The technology that makes up the new, more modern labs space is "a complete portfolio of products for the diverse needs of the teaching laboratory," Lynch says. Key components of the collection include automated instrumentation and software to efficiently process large volumes of experiments, and Agilent's latest GC/MS, GC, LC, FT-IR and MP-AES technologies are part of the collection.  
 
"We are completely transforming the chemistry lab and curriculum for both the chemistry majors and the non-majors in the classes," explains UC Berkeley Prof. Anne Baranger, director for undergraduate education and the faculty member primarily responsible for the curriculum renewal aspects of the project. "We are focusing on using evidence-based methods and technology to give the students an authentic experience. The non-majors don't go in and do their own projects but they do collaborate with each other on assigned experiments over several weeks so they can see and feel the equipment in action. As for majors, they go into the instrument room and start doing their own experiments beginning in their second year, and this new instrumentation will be key in developing their own research projects and getting quality results. We would like to see more universities do the same thing.
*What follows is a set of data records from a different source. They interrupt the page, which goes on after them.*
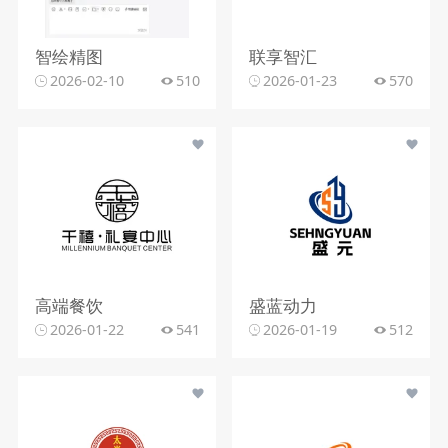
智绘精图
联享智汇
2026-02-10
510
2026-01-23
570
高端餐饮
盛蓝动力
2026-01-22
541
2026-01-19
512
Interestingly, the biology program here has already contacted me to see what similar things they can do, so we already see this mindset spreading locally."
 
As for broader trends along similar lines, Agilent's Lynch says they are seeing a trend toward upgrading undergraduate labs.
 
"UC Davis, Stanford in the Bay Area, and McGill, Virginia Tech and Yale elsewhere," he says. "Drivers for this are related to the STEM education push, competition between universities and to better prepare student for jobs. The technology desired is mostly low/mid-performance technology, such as LC, GC, GC/MS and LCMS—single quad—as well as spectroscopy—molecular and atomic—and an increasing emphasis on data analysis."  
 

 
Agilent and Shimadzu exchange chromatography instrument drivers  
 
SANTA CLARA, Calif.—Agilent Technologies Inc. also announced last month an agreement with Shimadzu Corp. to exchange RapidControl.NET (RC.Net) instrument drivers. Shimadzu's adoption and support of Agilent's RC.Net driver standard strengthens RC.Net as an emerging open industry standard for instrument control across multiple data systems, the companies said.  
 
Through this exchange, Shimadzu LabSolutions and Agilent OpenLAB Chromatography Data Systems will control both manufacturers' instruments, providing customers more freedom of choice in instrumentation for their laboratories, regardless of which CDS they use. In addition, customers can preserve their investment in workflow definition and supporting operating procedures.  
 
"At Shimadzu, we are dedicated to providing flexible instrumentation and software solutions for our customers," said Masami Tomita, general manager of Shimadzu's LC Business Unit, in a statement. "We are pleased to announce that Shimadzu instruments are now able to be controlled by Agilent OpenLAB CDS. Our collaboration will provide a more integrated solution for customers who require a single CDS product to provide seamless multivendor control of all instruments in their laboratory. This will allow any CDS that supports RC.Net to control our instruments. Shimadzu's adoption and implementation of the RC.Net standard will also enable Agilent instruments to be controlled by Shimadzu LabSolutions CDS."